Is Monetization Of Water Hindering Development of New Sources?
Past articles in the Valley Citizen have focused on schemes where wealthy private individuals buy public water at or below market value to resell water elsewhere. Oakdale Irrigation District has often sold water to south Valley buyers.
Given the profitability of water sales to the privileged few, one may wonder whether greater shortages are being allowed to occur by politicians in order to boost the profitability of the resale schemes.
If a concerted effort were made by federal, state and local governments to enhance supplies, the value of the resale water would fall, reducing resale profits. The laws of supply and demand are an economic force that cannot be disputed.
New Source Development Alternatives
The standard advocacy among water consumers is to build more dams. Next, kill off all the fish by diverting all river water to consumers. In other words, destroy the environment.

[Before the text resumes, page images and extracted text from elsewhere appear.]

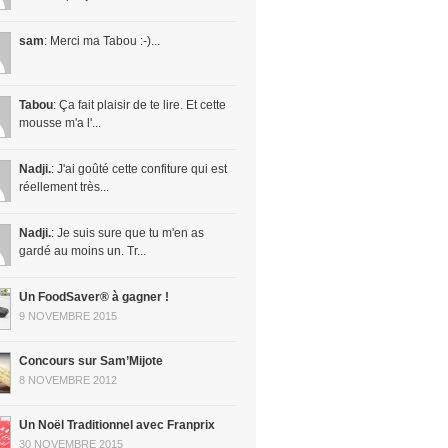
sam
: Merci ma Tabou :-)...
Tabou
: Ça fait plaisir de te lire. Et cette
mousse m'a l'...
Nadji.
: J'ai goûté cette confiture qui est
réellement très...
Nadji.
: Je suis sure que tu m'en as
gardé au moins un. Tr...
Un FoodSaver® à gagner !
9 NOVEMBRE 2015
Concours sur Sam’Mijote
8 NOVEMBRE 2012
Un Noël Traditionnel avec Franprix
30 NOVEMBRE 2015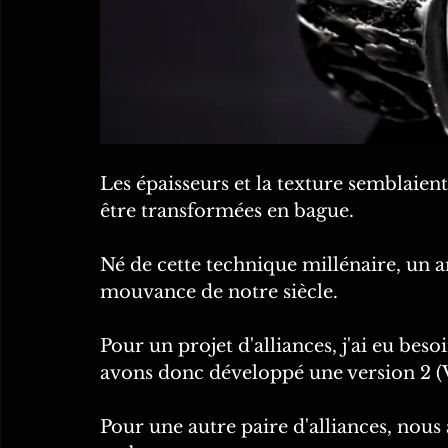
Les épaisseurs et la texture semblaien
être transformées en bague.
Né de cette technique millénaire, un a
mouvance de notre siècle. 
Pour un projet d'alliances, j'ai eu beso
avons donc développé une version 2 (V2
Pour une autre paire d'alliances, nous 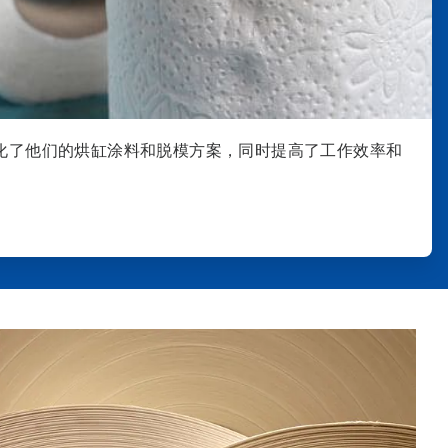
化了他们的烘缸涂料和脱模方案，同时提高了工作效率和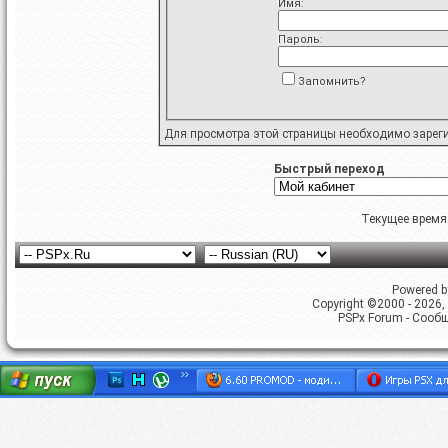
Имя:
Пароль:
Запомнить?
Для просмотра этой страницы необходимо
зарег
Быстрый переход
Текущее время
Powered by
Copyright ©2000 - 2026, 
PSPx Forum - Сооб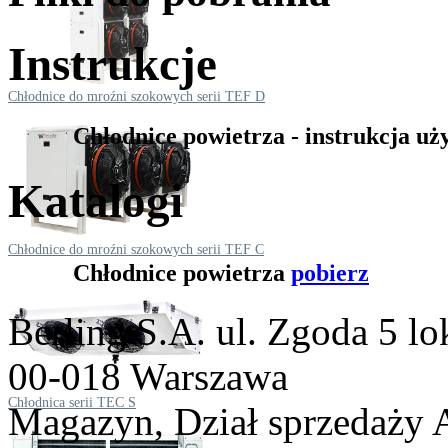
Instrukcje
Chłodnice do mroźni szokowych serii TEF D
Chłodnice powietrza - instrukcja u
Katalogi
Chłodnice do mroźni szokowych serii TEF C
Chłodnice powietrza
pobierz
Berling S.A.
ul. Zgoda 5 lo
00-018 Warszawa
Chłodnica serii TEC S
Magazyn, Dział sprzedaży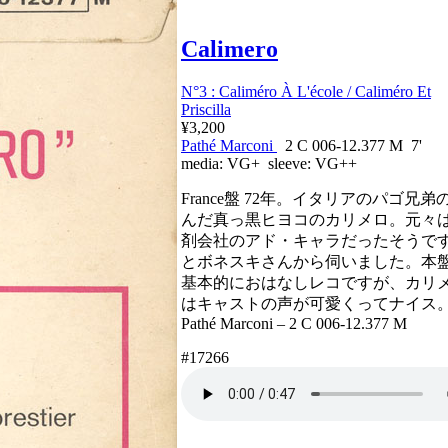
Calimero
N°3 : Caliméro À L'école / Caliméro Et
Priscilla
¥3,200
Pathé Marconi
2 C 006-12.377 M 7'
media:
VG+
sleeve:
VG++
France盤 72年。イタリアのパゴ兄弟
んだ真っ黒ヒヨコのカリメロ。元々
剤会社のアド・キャラだったそうで
とボネスキさんから伺いました。本
基本的におはなしレコですが、カリ
はキャストの声が可愛くってナイス
Pathé Marconi ‎– 2 C 006-12.377 M
#17266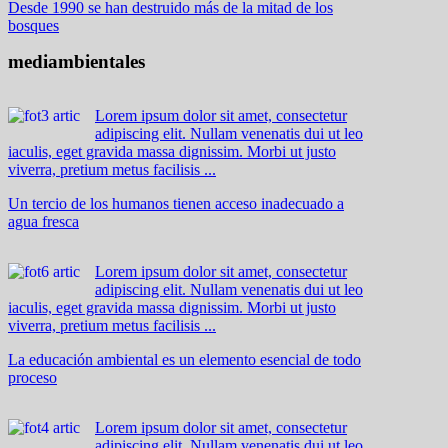
Desde 1990 se han destruido más de la mitad de los
bosques
mediambientales
Lorem ipsum dolor sit amet, consectetur
adipiscing elit. Nullam venenatis dui ut leo
iaculis, eget gravida massa dignissim. Morbi ut justo
viverra, pretium metus facilisis ...
Un tercio de los humanos tienen acceso inadecuado a
agua fresca
Lorem ipsum dolor sit amet, consectetur
adipiscing elit. Nullam venenatis dui ut leo
iaculis, eget gravida massa dignissim. Morbi ut justo
viverra, pretium metus facilisis ...
La educación ambiental es un elemento esencial de todo
proceso
Lorem ipsum dolor sit amet, consectetur
adipiscing elit. Nullam venenatis dui ut leo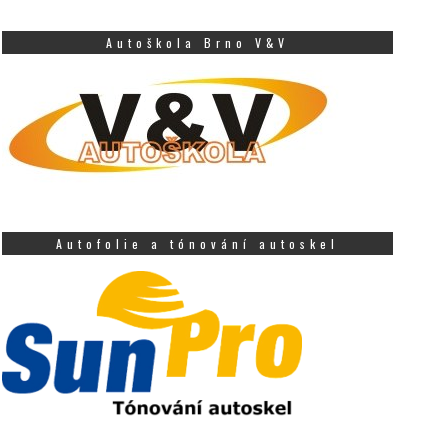
Autoškola Brno V&V
Autofolie a tónování autoskel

Alternatives include desalinization plants and recycling systems. If oil can be transported by pipeline across the country, why can’t water be piped to California?
As water becomes scarcer and more expensive, one would expect the alternatives to be explored and implemented so that we never again need to worry about shortages again.
Instead of unjustly enriching a few water merchants, the increasing value of fresh water should justify greater investments in infrastructure to make and transport water. Is California politics too corrupt to allow this to happen?
Lou Valero says
Is there any wonder?
Damon Woods says
Thanks for the information. I read recently, that your favorite Congressman- Josh Harder tacked on some $ to the infrastructure bill for added capacity of reservoirs- but, it seems he only set in motion funds for the Livermore area’s water supply (which he does not even represent?). Hmm, I wonder why that is….
John Duarte says
I agree that we do need to look at water scarcity as a possible economic advantage to some. Water scarcity is housing scarcity.
The ill-conceived proposed MID / SF water sale was to supply a specific home development. One acre foot of water on a long term contract to a developer can facilitate $10M in real estate development.
Anita Young says
Hand-in-hand with developing alternative sources of water is practicing sustainable agriculture. Here is the letter to the editor I wrote to the Bee recently:
A May 6 editorial in the Los Angeles Times led with the outrageous headline “There is no drought.” Read beyond the headline and you learn what the editors mean: we are not in a drought (they typically last from two to ten years); we are experiencing climate change and this is our new normal.
Part of our new normal is erratic rainfall. According to the Times, we are getting as much precipitation as ever but the old pattern of a full Sierra snowpack that gradually melts to feed our rivers is no longer the reality.
Farmers need water to grow the crops that built our local economy and help feed the world. If they can’t get it from the river, they’ll pump it from underground. Nuts, our most lucrative local crop, take an enormous amount of water to produce. To grow a pound of almonds takes 1,900 gallons. Unlike field crops, nut orchards cannot be fallowed and allowed to go unirrigated. So, as our new normal results in less river water for farming, crops like nuts become unsustainable.
They are unsustainable because water is being pumped out of aquifers faster that it can naturally be replaced. This has caused permanent damage to some aquifers. Our new normal calls for less acreage planted in high water demand crops, especially new nut orchards. 62% of the almond harvest is exported, so in effect we are exporting our water to other countries. Water is a resource that has to serve many uses, including local clean drinking water and lifecycle needs of other species. We really cannot afford to send our water away.
Eric Caine says
Thank you Anita. Well-reasoned and well-said.